I made a comment today: Dr. Martin Luther King Jr. makes it very clear that society is not going to remember the actions only of the bad people, but the appalling silence of the good people, or the “claimed” good people. So we have to ask ourselves: Which type of people are we?

Talk about how so many of these policy decisions derive from a eugenics mindset fueled by big business interests, like how the business improvement districts (BIDs) and the big city mayors are working together here to disappear folks?

Politicians and advocates keep saying that unhoused people are “service-resistant.” But we just don’t want this endless cycle of “services” that end up with us back on the street. They will offer temporary solutions where they’re going to throw people out in three months, and when they refuse, they say, “See. They don’t want help.” People actually believe that.

We don’t want to lose our belongings, only to end up back on the street. We want housing. If you are sincere, give us permanent supportive housing, so we don’t have to be in the neighborhood with these BIDs and NIMBYs [proponents of a “Not In My Backyard” mentality] running around targeting us. They go on sites like Nextdoor or Citizen. They find ways to aggressively target unhoused people to remove them from the neighborhood.

Republicans blame Democratic leaders for not doing anything. But the fact of the matter is, if they really wanted things done, they would permanently house people. They don’t want to, because they know this is a hot-button issue. They can count on people getting up in arms against the unhoused community.

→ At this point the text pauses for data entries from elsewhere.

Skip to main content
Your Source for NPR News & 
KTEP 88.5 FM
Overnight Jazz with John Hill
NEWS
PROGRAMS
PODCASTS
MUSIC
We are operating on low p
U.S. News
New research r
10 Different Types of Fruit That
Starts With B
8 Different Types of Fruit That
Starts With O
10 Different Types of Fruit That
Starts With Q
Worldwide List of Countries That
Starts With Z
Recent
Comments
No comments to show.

Speaking of unholy alliances, how about this startup deploying AI to diagnose and provide treatment to unhoused folks in Los Angeles?

Look at the Tuskegee experiment, how they experimented on a vulnerable population that couldn’t raise a fuss. Unhoused people are a vulnerable population, so that means they can do what they want.

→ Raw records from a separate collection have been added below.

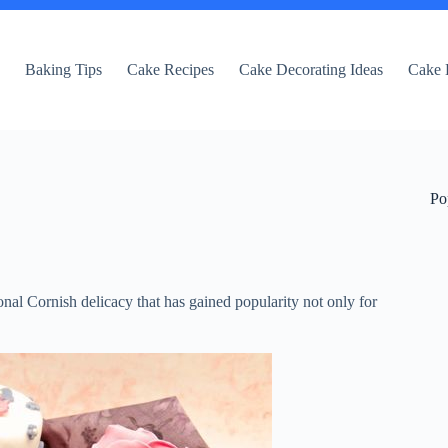
e
Baking Tips
Cake Recipes
Cake Decorating Ideas
Cake 
Po
al Cornish delicacy that has gained popularity not only for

You have an AI machine that speaks to people, transcribes what they say, and diagnoses and prescribes medication. But just because someone may have a similar diagnosis, you have to consider other factors. I’m an African American male. I have diabetes, but my diabetes is different. The medication has to be more layered because I’ve had aggressive surgery after being stabbed. AI can’t know that. A doctor examines me and asks, “Did you have extensive surgery?” If you don’t do that and a person has a reaction or dies, who holds this agency accountable? Is there any inquiry to create justice for unhoused people?

There’s a high rate of unhoused African Americans with sickle cell anemia that AI won’t recognize. Or health issues that present as something else. Without background, it’s easy to make an error.

I wouldn’t feel OK having AI treat me. It’s already hard enough for Black people to get adequate care from living, breathing doctors.

In addition to your podcast that directly uplifts the voices of unhoused people and activists, what are other efforts that people can support?

J-Town Action and Solidarity. We’ve been working together close to six years creating direct mutual aid. There’s a huge food deficit in Los Angeles. Now, not only unhoused people come to our mutual aid meetups, there are food-insecure housed people coming. I would lean toward J-Town to get educated on the realities of what’s going on.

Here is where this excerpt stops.